Stored data entries
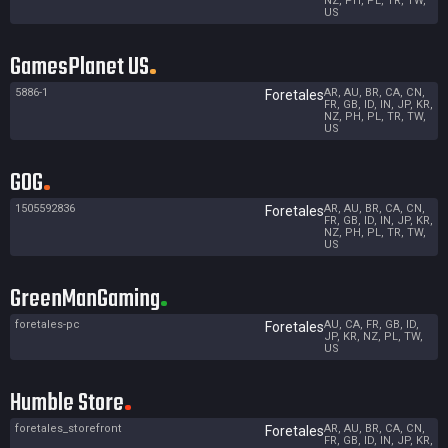
NZ, PH, PL, TR, TW,
US
GamesPlanet US
5886-1
AR, AU, BR, CA, CN,
Foretales
FR, GB, ID, IN, JP, KR,
NZ, PH, PL, TR, TW,
US
GOG
1505592836
AR, AU, BR, CA, CN,
Foretales
FR, GB, ID, IN, JP, KR,
NZ, PH, PL, TR, TW,
US
GreenManGaming
foretales-pc
AU, CA, FR, GB, ID,
Foretales
JP, KR, NZ, PL, TW,
US
Humble Store
foretales_storefront
AR, AU, BR, CA, CN,
Foretales
FR, GB, ID, IN, JP, KR,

[Your objective]: All of the entries above should be retyped exactly, with the pictures left out.

[Answer for the task]:
NZ, PH, PL, TR, TW,
US
GamesPlanet US
5886-1
AR, AU, BR, CA, CN,
Foretales
FR, GB, ID, IN, JP, KR,
NZ, PH, PL, TR, TW,
US
GOG
1505592836
AR, AU, BR, CA, CN,
Foretales
FR, GB, ID, IN, JP, KR,
NZ, PH, PL, TR, TW,
US
GreenManGaming
foretales-pc
AU, CA, FR, GB, ID,
Foretales
JP, KR, NZ, PL, TW,
US
Humble Store
foretales_storefront
AR, AU, BR, CA, CN,
Foretales
FR, GB, ID, IN, JP, KR,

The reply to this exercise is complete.